Multidrug-resistant Neisseria gonorrhoeae has emerged as a threat to global health. The relationship between gepotidacin exposure and prevention of on-therapy amplification of drug-resistant N. gonorrhoeae was examined using a 7-day hollow-fiber in vitro infection model. The study design included both inactive (no-treatment and ciprofloxacin) and active (ceftriaxone) control regimens. Study drug concentration-time profiles were simulated in the in vitro system for a single oral 0.5 g ciprofloxacin dose, a single intramuscular 0.25 g ceftriaxone dose, and single or two (8 to 12 h apart) oral gepotidacin doses ranging from 0.75 to 12 g. The initial bacterial burden inoculated in the model was 106 CFU/ml. The gepotidacin, ciprofloxacin, and ceftriaxone broth MIC values for the challenge isolate (N. gonorrhoeae GSK #8) were 0.5, 2, and 0.002 mg/liter, respectively. Samples were collected for enumeration of total and drug-resistant bacterial populations and drug concentrations. The no-treatment control reached a bacterial density greater than 108 CFU/ml over 24 h and remained consistent over the 7-day study period. The bacterial density in the model system of the ciprofloxacin regimen matched that of the growth control throughout the study duration, while the ceftriaxone regimen sterilized the model system by the end of day 1. For gepotidacin, a full dose-response relationship was observed. While failure was observed for the 0.75-, 1.5-, and 3-g single-dose regimens, all gepotidacin single- or divided-dose regimens totaling at least 4.5 g prevented resistance amplification and sterilized the model system. These data are useful to provide gepotidacin dose selection support for treating patients with gonorrhea infections.

中文翻译:

淋病奈瑟氏球菌中空纤维体外感染模型中吉博达霉素暴露与治疗耐药性扩增的预防之间的关系。

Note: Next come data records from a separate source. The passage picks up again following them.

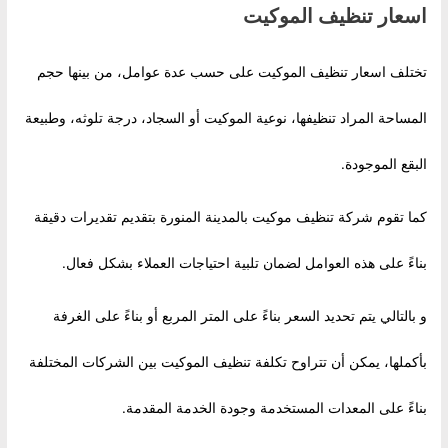
اسعار تنظيف الموكيت
تختلف اسعار تنظيف الموكيت على حسب عدة عوامل، من بينها حجم
المساحة المراد تنظيفها، نوعية الموكيت أو السجاد، درجة تلوثه، وطبيعة
البقع الموجودة.
كما تقوم شركة تنظيف موكيت بالمدينة المنورة بتقديم تقديرات دقيقة
بناءً على هذه العوامل لضمان تلبية احتياجات العملاء بشكل فعال.
و بالتالي يتم تحديد السعر بناءً على المتر المربع أو بناءً على الغرفة
بأكملها، يمكن أن تتراوح تكلفة تنظيف الموكيت بين الشركات المختلفة
بناءً على المعدات المستخدمة وجودة الخدمة المقدمة.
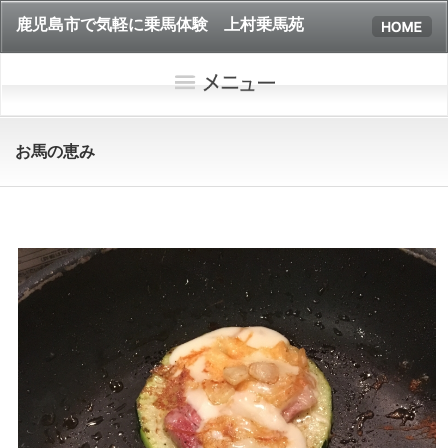
鹿児島市で気軽に乗馬体験 上村乗馬苑
お馬の恵み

耐多药性淋病奈瑟菌已经对全球健康构成威胁。使用7天的中空纤维体外感染模型检查了吉博达霉素暴露与预防耐药性淋病奈瑟氏球菌在治疗中扩增之间的关系。研究设计包括非活性(未经治疗和环丙沙星)和活性(头孢曲松)控制方案。在体外系统中模拟了单次口服0.5 g环丙沙星剂量,单次肌肉内0.25 g头孢曲松剂量和单次或两次(相隔8至12小时)口服gepotidacin剂量范围为0.75至12 g的研究药物浓度-时间曲线。模型中接种的初始细菌负荷为10 6CFU /毫升。攻击分离物(淋病奈瑟氏球菌GSK#8)的gepotidacin,环丙沙星和头孢曲松肉汤MIC值分别为0.5、2和0.002 mg / L。收集样品,以求出细菌总数和耐药菌总数以及药物浓度。未经处理的对照达到的细菌密度大于10 824小时内的CFU / ml,在7天的研究期内保持一致。在整个研究期间,环丙沙星方案模型系统中的细菌密度与生长控制相符,而头孢曲松方案在第1天结束时对模型系统进行了灭菌。对于gepotidacin,观察到了完全的剂量反应关系。尽管在0.75g,1.5g和3g单剂量方案中观察到失败,但所有总剂量至少为4.5g的gepotidacin单剂量或分剂量方案均阻止了耐药性扩增并对模型系统进行了灭菌。这些数据可用于为治疗淋病感染的患者提供Gepotidacin剂量选择支持。